Le grand patron Patrick Pouyanné rappelle régulièrement que la transition ne se fait pas en un jour et que l’entreprise a initié une véritable révolution culturelle. Nombre de cadres rencontrés au Moyen-Orient en témoignent : l’époque où seuls les salariés de la branche « exploration-production » étaient des rois, c’est fini.

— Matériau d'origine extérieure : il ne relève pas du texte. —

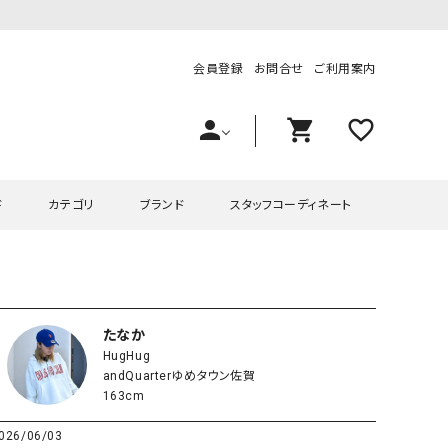
会員登録
お問合せ
ご利用案内
person
shopping_cart
favorite_outline
ド
カテゴリ
ブランド
スタッフコーディネート
プス
ハグハグ
ワンピース
OMEKASI（オメカシ）
ピース・チュニック
ラッピンナイン/アンジェリコルーチェ
チュニック
OMEKASI+（オメカシプラス
たなか
HugHug
ツ
hagumu（ハグム）
Number18（オハコ）
andQuarterゆめタウン佐賀
ペット・オーバーオール
her.（ハードット）
in the Market（インザマ
163cm
ート
and quarter（アンドクウォーター）
HUMS（ハムズ）
026/06/03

Mansur Zhakupov, le patron du Qatar, le résume dans une phrase qui l’a frappé lors de sa formation à son arrivée dans l’entreprise : « Pour que ce soit durable, il faut que ce soit rentable ». Et cela commence à se réaliser : l’entreprise vise une rentabilité de 12 % pour son activité électricité à partir de 2028.

Al Kharsaah, la centrale solaire modèle du Qatar

“La première fois que j’ai vu cette mer de panneaux solaires, c’était comme dans un film de science-fiction”s’exclame Mansour Zhapukov, “chaise de campagne” et directeur de l’exploration-production pour Total au Qatar.

A 80 kilomètres à l’ouest de Doha, la centrale de panneaux solaires s’étend presque à perte de vue sur 1 000 hectares : l’étendue se mesure depuis la baie vitrée à l’étage supérieur du bâtiment où l’on peut suivre la production en temps réel. Une quarantaine de personnes suffisent pour gérer le tout. Les panneaux solaires, bifaces pour absorber également la lumière réfléchie par le sol, sont de véritables tournesols automatisés qui s’orientent pour suivre la course du soleil.

La centrale, construite en partenariat avec Qatar Energy, fournit une puissance de 800 mégawatts, soit de quoi couvrir 10 % de la consommation du Qatar en période de pointe. Il servira de modèle au parc solaire irakien qui sera installé à proximité du champ de Ratawi et qui sera l’un des plus grands au monde, avec 22 km2 de panneaux pour un budget de près d’un milliard de dollars.

La mise en service est prévue pour l’année prochaine, dans un premier temps au quart de sa capacité future. À pleine capacité, elle doit fournir un gigawatt, ce qui représente plus de 4 % de la production électrique actuelle en Irak. Au total, le gouvernement irakien vise une production d’électricité renouvelable de 12 GW d’ici 2027.